Lincoln ordered conscription, though the first drafts led to riots in Manhattan. Civil wars divide families, and the Roosevelts were typical: the ageing millionaire CVS Roosevelt and his son Theodore were passionately abolitionist and Yankee, but the latter’s wife, Mittie, was an equally passionate Confederate. In 1860, Mittie gave birth to Theodore junior, Teddy, by which time America was in crisis. Mittie secretly sewed clothes for Confederate troops, and her brothers were Confederate agents plotting to assassinate Lincoln and buying new battleships in Britain. Her husband Theodore refused to fight her family, instead, like many of his class, paying a surrogate to fight in his place. Little Teddy admired his mother, yet he worshipped Lincoln and dreamed of fighting for the Union.
The self-destruction of the USA was an opportunity for its rivals. Out in the west, the native peoples started to raid again. Comanche bands attacked Texas; in September 1860, Governor Houston dispatched a unit of Rangers and their Tonkawa auxiliaries to hunt the Comanche raiders, ambushing Peta Nocona’s village and massacring men, women and children. Peta Nocona and his son Quanah were away, but the Rangers captured a fair-haired, blue-eyed woman and her baby daughter.
CYNTHIA PARKER AND PETA NOCONA; FRANZ JOSEF AND SISI
When she was questioned, the blonde woman said, ‘Me Cynthia,’ at which one of the Rangers exclaimed, ‘Why, Tom, this is a white woman, Indians don’t have blue eyes.’ She was taken back to Fort Belknap, where her surviving brother Isaac Parker could not identify his long-lost sister – who could barely remember any English. But finally the Parkers adopted her. Yet Cynthia grieved for Peta and her sons, whom she believed were dead. When her daughter died of influenza, she tried to kill herself, cutting her breasts, and finally starved herself to death.
Out on the prairie, her husband Peta Nocona mourned her too, dying of wounds soon afterwards. Their son Quanah, now fifteen, learned for the first time that his mother was American. Determined to fight for his people, he joined another war band and planned revenge.

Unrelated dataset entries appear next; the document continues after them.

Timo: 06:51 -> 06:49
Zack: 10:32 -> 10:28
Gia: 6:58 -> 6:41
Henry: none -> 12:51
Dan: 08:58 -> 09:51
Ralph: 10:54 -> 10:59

Napoleon and Palmerston also saw opportunities. Ironically the first Old World potentate to back Lincoln was Alexander II. The virtuous backwoods lawyer and the concupiscent Romanov emperor had something in common: in February 1861 Alexander had liberated Russian serfs, two years before Lincoln’s emancipation. In both cases, the measure raised radical expectations that proved disappointing – and both would pay with their lives.

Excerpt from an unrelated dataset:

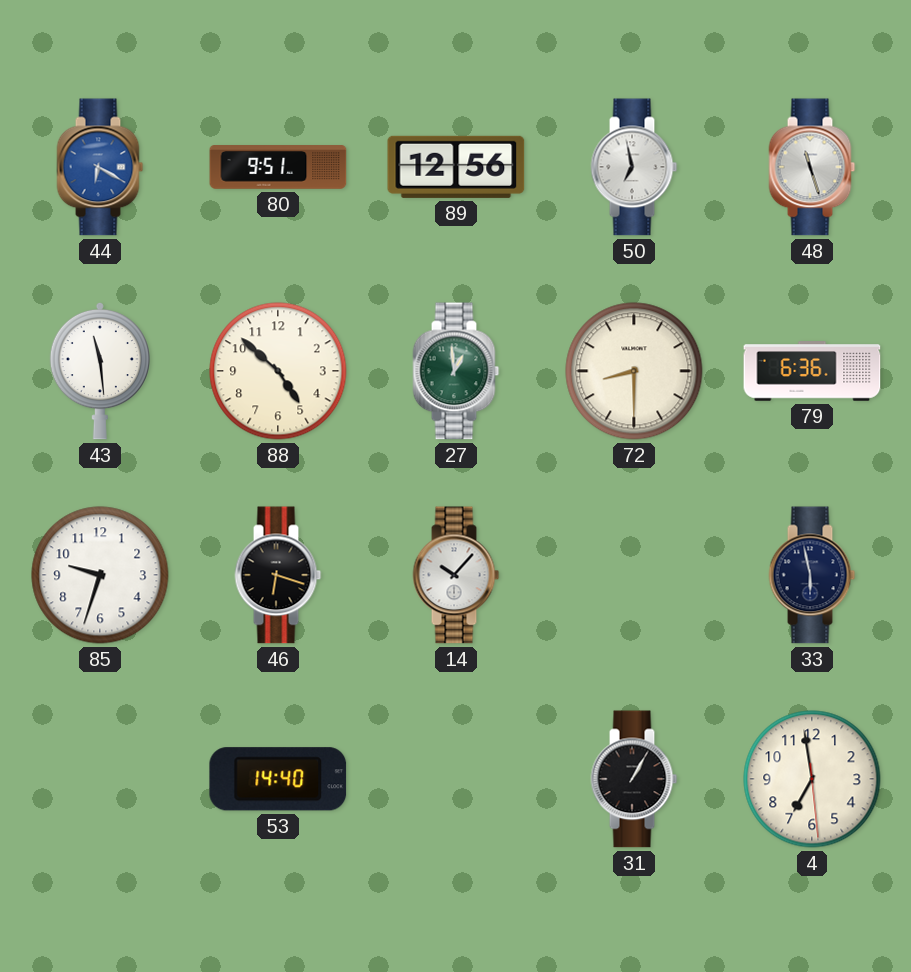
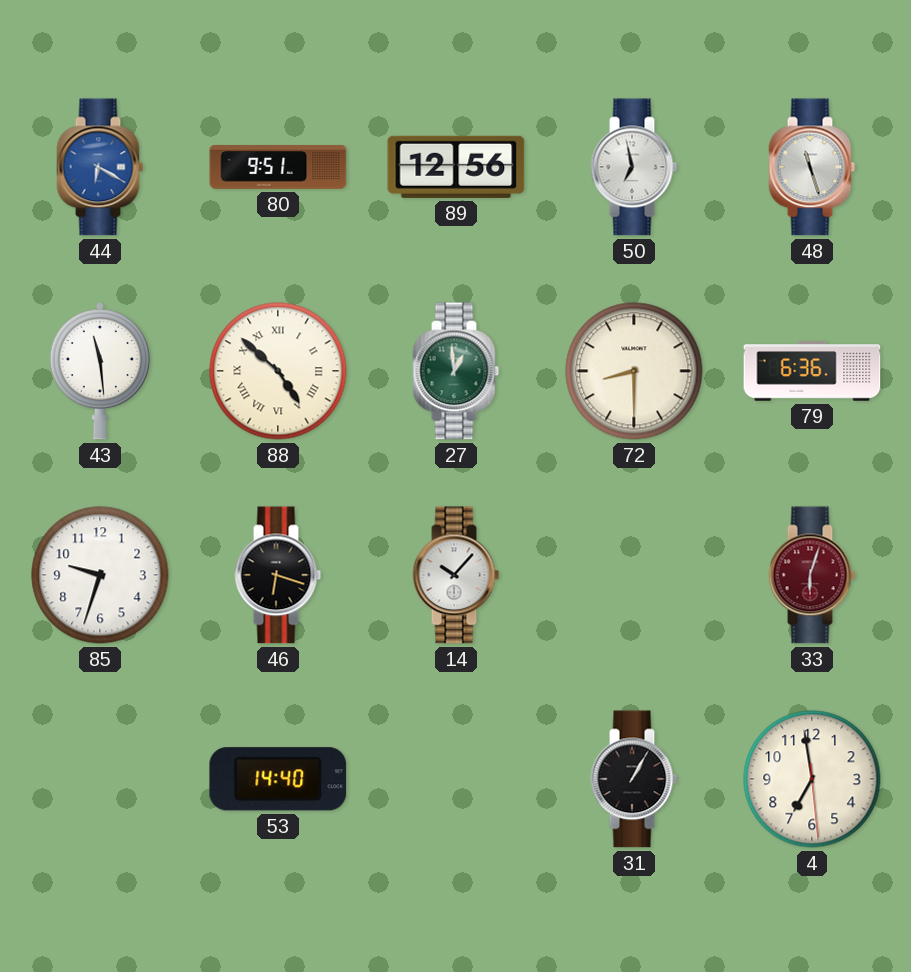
88 numerals: Arabic -> Roman
33: 5:58 -> 6:03
33 dial: navy -> burgundy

Surprisingly, Britain and France leaned towards the Confederacy. Palmerston had been re-elected in 1859 at the age of seventy-four, his vigour confirmed by rumours of illegitimate children and his citation in a divorce case, which only added to his roguish popularity. Pam was exasperated by his chancellor, the melodramatic, wild-eyed, self-righteous Gladstone, who stalked the streets of London seeking prostitutes to redeem: this involved long, titillating conversations about Christ with ladies of the night after which Gladstone tried not to masturbate. ‘Whenever he gets my place,’ said Palmerston, ‘we’ll have strange doings.’ Palmerston had orchestrated the navy’s anti-slavery campaigns, yet the British and French textile industries were dependent on southern cotton. Gladstone proposed an armed intervention,* and Palmerston came close to recognizing the Confederacy – as did their ally Napoleon, who was restrained in part by his American dentist, Thomas Evans, certainly the most powerful dentist in history.* But Napoleon, in the midst of expanding in Asia and Africa, saw the chance to found an American empire – in Mexico.

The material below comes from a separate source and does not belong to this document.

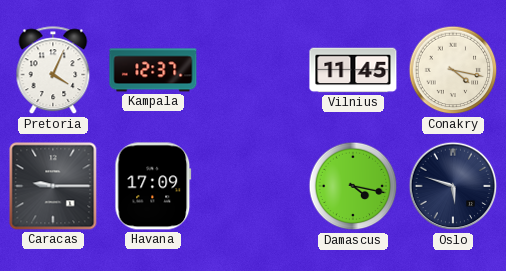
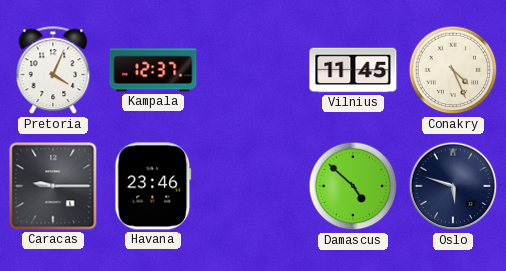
Conakry: 4:17 -> 4:26
Havana: 17:09 -> 23:46
Damascus: 4:17 -> 4:52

Halved in size by American gains, and hobbled by misrule and racial and economic inequality, the republic was struggling, but its president Benito Juárez, a lawyer risen from the humblest Zapotec origins, had restored order after Santa Anna but suspended payments on its European debts. Encouraged by Morny, who held Mexican bonds, Napoleon assembled an Anglo-French coalition to exploit American chaos. Although Palmerston backed French intervention, he limited his involvement. In December 1861, Napoleon’s troops, conveyed in steamships, landed in Mexico, expelled Juárez and in June 1863 took the capital. Eugénie introduced her husband to Mexican grandees, who proposed a European monarchy. In July, Napoleon sought an emperor for Mexico and found him among the Habsburgs: Maximilian, the brother of Franz Josef.